PAUL MARIE VERLAINE

To Verlaine

London, 5 July 1873

My dear friend,

I have your letter which is headed 'At sea'. You are wrong, this time, very wrong. To begin with, there is nothing postive in your letter. You wife is not coming, or she is coming in three months, three years, whatever. As for kicking the bucket, I know you too well. And so you are going - while you wait for your wife and for death - to struggle, to wander about, and to bore people. What! don't you realize that our anger was false, on both sides? But you will be in the wrong at the end, because, even after i called you back, you persisted in your unreal feelings. Do you think that your life will be happier with other people than it was with me? think about it! Oh! surely not!

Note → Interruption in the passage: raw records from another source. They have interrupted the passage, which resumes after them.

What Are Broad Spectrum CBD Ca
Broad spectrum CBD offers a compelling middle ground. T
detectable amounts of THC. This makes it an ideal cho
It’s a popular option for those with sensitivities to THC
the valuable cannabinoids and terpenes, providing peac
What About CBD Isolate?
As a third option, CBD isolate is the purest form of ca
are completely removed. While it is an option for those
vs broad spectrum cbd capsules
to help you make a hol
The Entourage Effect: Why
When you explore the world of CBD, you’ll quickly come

It is only with me that you can be free, and since I swear to be very nice to you in the future, and deplore the whole part of my part in the wrong, and since my head is clear, at last, and I like you very much, if you don't want to come back, or for me to join you, you are committing a crime, and you will do penance for it for LONG YEARS TO COME, by losing all your freedom, and by sufferings more terrible perhaps than you have undergone. When you read this, think of what you were before you knew me!

For myself, I'm not going back to my mother's. I am going to Paris.

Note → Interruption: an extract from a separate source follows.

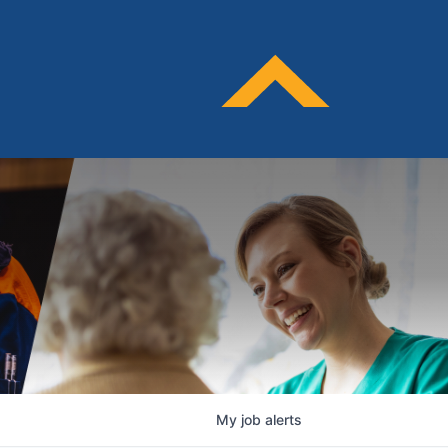
My
job
alerts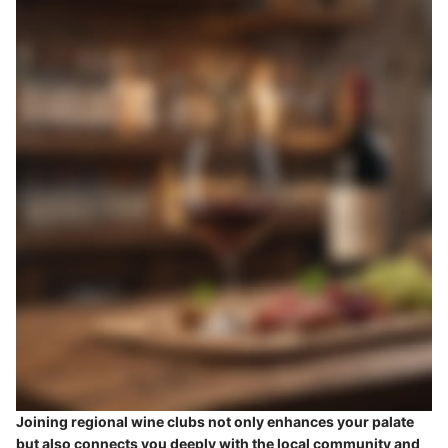
Joining regional wine clubs not only enhances your palate
but also connects you deeply with the local community and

I shall try to be gone by Monday evening. You will have compelled me to sell all your suits, I can't do anything else. They aren't sold yet: they are not coming to get them from me until Monday evening. If you want to write me in Paris, send letters to L. Forain, 289 rue Saint-Jacques (for A. Rimbaud). He will know my address.

One thing is certain: if your wife comes back, I shall never compromise you by writing to you - I shall never write.

One single true word: it is, come back. I want to be with you, I love you. If you listen to this, you will prove your courage and sincerity.

Otherwise, I'm sorry for you.

But I love you, I kiss you and we'll see each other again.

RIMBAUD

8 Great Colle, etc... until Monday evening - or Tuesday midday, if you send me word.